▸ What you have to do: Would you transcribe each of the entries exactly, with nothing added or dropped?

(Stored data entries)
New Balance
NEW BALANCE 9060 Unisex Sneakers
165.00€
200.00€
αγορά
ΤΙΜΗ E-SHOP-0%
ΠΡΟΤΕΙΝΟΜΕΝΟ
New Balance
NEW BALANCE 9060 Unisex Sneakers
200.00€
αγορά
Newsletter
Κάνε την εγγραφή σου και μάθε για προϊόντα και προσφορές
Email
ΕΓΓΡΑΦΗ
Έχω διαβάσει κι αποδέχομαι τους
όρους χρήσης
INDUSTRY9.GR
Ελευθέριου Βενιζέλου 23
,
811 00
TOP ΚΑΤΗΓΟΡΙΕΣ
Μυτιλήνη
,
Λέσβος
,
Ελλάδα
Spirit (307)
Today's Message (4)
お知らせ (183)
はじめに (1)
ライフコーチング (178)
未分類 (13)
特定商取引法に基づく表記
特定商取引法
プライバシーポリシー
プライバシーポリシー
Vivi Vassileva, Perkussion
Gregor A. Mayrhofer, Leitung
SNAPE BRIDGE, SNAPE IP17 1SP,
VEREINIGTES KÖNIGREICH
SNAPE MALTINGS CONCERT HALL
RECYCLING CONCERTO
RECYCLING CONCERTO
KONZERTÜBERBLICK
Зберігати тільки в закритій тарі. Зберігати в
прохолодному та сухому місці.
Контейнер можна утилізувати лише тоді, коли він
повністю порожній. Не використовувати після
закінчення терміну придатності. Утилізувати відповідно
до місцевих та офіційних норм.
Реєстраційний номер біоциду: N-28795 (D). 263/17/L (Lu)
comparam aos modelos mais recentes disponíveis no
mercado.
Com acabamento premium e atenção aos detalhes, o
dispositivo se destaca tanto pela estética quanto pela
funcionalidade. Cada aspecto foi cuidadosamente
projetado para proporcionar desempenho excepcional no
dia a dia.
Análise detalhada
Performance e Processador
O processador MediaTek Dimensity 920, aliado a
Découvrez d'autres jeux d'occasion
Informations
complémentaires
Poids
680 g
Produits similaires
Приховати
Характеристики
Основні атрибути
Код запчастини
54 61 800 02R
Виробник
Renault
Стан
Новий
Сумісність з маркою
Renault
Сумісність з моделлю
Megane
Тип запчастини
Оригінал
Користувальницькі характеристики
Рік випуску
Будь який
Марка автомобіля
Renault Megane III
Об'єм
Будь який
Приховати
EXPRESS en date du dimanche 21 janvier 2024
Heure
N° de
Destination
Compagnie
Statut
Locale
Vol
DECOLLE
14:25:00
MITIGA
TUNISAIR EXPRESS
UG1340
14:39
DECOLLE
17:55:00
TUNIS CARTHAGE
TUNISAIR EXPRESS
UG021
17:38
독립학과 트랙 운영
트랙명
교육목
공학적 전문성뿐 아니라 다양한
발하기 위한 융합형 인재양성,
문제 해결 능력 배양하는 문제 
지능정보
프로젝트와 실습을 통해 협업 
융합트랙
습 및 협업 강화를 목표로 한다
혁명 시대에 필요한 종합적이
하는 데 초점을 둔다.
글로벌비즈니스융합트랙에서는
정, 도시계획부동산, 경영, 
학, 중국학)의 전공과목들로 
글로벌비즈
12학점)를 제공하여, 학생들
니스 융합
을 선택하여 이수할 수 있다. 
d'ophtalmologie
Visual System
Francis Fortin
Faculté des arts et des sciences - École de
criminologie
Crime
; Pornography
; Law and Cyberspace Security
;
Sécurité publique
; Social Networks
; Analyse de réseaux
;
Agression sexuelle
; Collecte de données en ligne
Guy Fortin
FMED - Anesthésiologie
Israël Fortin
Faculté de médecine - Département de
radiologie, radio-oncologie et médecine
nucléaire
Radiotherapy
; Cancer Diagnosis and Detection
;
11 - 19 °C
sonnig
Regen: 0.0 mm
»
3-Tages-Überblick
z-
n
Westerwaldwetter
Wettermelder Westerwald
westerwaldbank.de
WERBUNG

▸ Output of the task:
New Balance
NEW BALANCE 9060 Unisex Sneakers
165.00€
200.00€
αγορά
ΤΙΜΗ E-SHOP-0%
ΠΡΟΤΕΙΝΟΜΕΝΟ
New Balance
NEW BALANCE 9060 Unisex Sneakers
200.00€
αγορά
Newsletter
Κάνε την εγγραφή σου και μάθε για προϊόντα και προσφορές
Email
ΕΓΓΡΑΦΗ
Έχω διαβάσει κι αποδέχομαι τους
όρους χρήσης
INDUSTRY9.GR
Ελευθέριου Βενιζέλου 23
,
811 00
TOP ΚΑΤΗΓΟΡΙΕΣ
Μυτιλήνη
,
Λέσβος
,
Ελλάδα
Spirit (307)
Today's Message (4)
お知らせ (183)
はじめに (1)
ライフコーチング (178)
未分類 (13)
特定商取引法に基づく表記
特定商取引法
プライバシーポリシー
プライバシーポリシー
Vivi Vassileva, Perkussion
Gregor A. Mayrhofer, Leitung
SNAPE BRIDGE, SNAPE IP17 1SP,
VEREINIGTES KÖNIGREICH
SNAPE MALTINGS CONCERT HALL
RECYCLING CONCERTO
RECYCLING CONCERTO
KONZERTÜBERBLICK
Зберігати тільки в закритій тарі. Зберігати в
прохолодному та сухому місці.
Контейнер можна утилізувати лише тоді, коли він
повністю порожній. Не використовувати після
закінчення терміну придатності. Утилізувати відповідно
до місцевих та офіційних норм.
Реєстраційний номер біоциду: N-28795 (D). 263/17/L (Lu)
comparam aos modelos mais recentes disponíveis no
mercado.
Com acabamento premium e atenção aos detalhes, o
dispositivo se destaca tanto pela estética quanto pela
funcionalidade. Cada aspecto foi cuidadosamente
projetado para proporcionar desempenho excepcional no
dia a dia.
Análise detalhada
Performance e Processador
O processador MediaTek Dimensity 920, aliado a
Découvrez d'autres jeux d'occasion
Informations
complémentaires
Poids
680 g
Produits similaires
Приховати
Характеристики
Основні атрибути
Код запчастини
54 61 800 02R
Виробник
Renault
Стан
Новий
Сумісність з маркою
Renault
Сумісність з моделлю
Megane
Тип запчастини
Оригінал
Користувальницькі характеристики
Рік випуску
Будь який
Марка автомобіля
Renault Megane III
Об'єм
Будь який
Приховати
EXPRESS en date du dimanche 21 janvier 2024
Heure
N° de
Destination
Compagnie
Statut
Locale
Vol
DECOLLE
14:25:00
MITIGA
TUNISAIR EXPRESS
UG1340
14:39
DECOLLE
17:55:00
TUNIS CARTHAGE
TUNISAIR EXPRESS
UG021
17:38
독립학과 트랙 운영
트랙명
교육목
공학적 전문성뿐 아니라 다양한
발하기 위한 융합형 인재양성,
문제 해결 능력 배양하는 문제 
지능정보
프로젝트와 실습을 통해 협업 
융합트랙
습 및 협업 강화를 목표로 한다
혁명 시대에 필요한 종합적이
하는 데 초점을 둔다.
글로벌비즈니스융합트랙에서는
정, 도시계획부동산, 경영, 
학, 중국학)의 전공과목들로 
글로벌비즈
12학점)를 제공하여, 학생들
니스 융합
을 선택하여 이수할 수 있다. 
d'ophtalmologie
Visual System
Francis Fortin
Faculté des arts et des sciences - École de
criminologie
Crime
; Pornography
; Law and Cyberspace Security
;
Sécurité publique
; Social Networks
; Analyse de réseaux
;
Agression sexuelle
; Collecte de données en ligne
Guy Fortin
FMED - Anesthésiologie
Israël Fortin
Faculté de médecine - Département de
radiologie, radio-oncologie et médecine
nucléaire
Radiotherapy
; Cancer Diagnosis and Detection
;
11 - 19 °C
sonnig
Regen: 0.0 mm
»
3-Tages-Überblick
z-
n
Westerwaldwetter
Wettermelder Westerwald
westerwaldbank.de
WERBUNG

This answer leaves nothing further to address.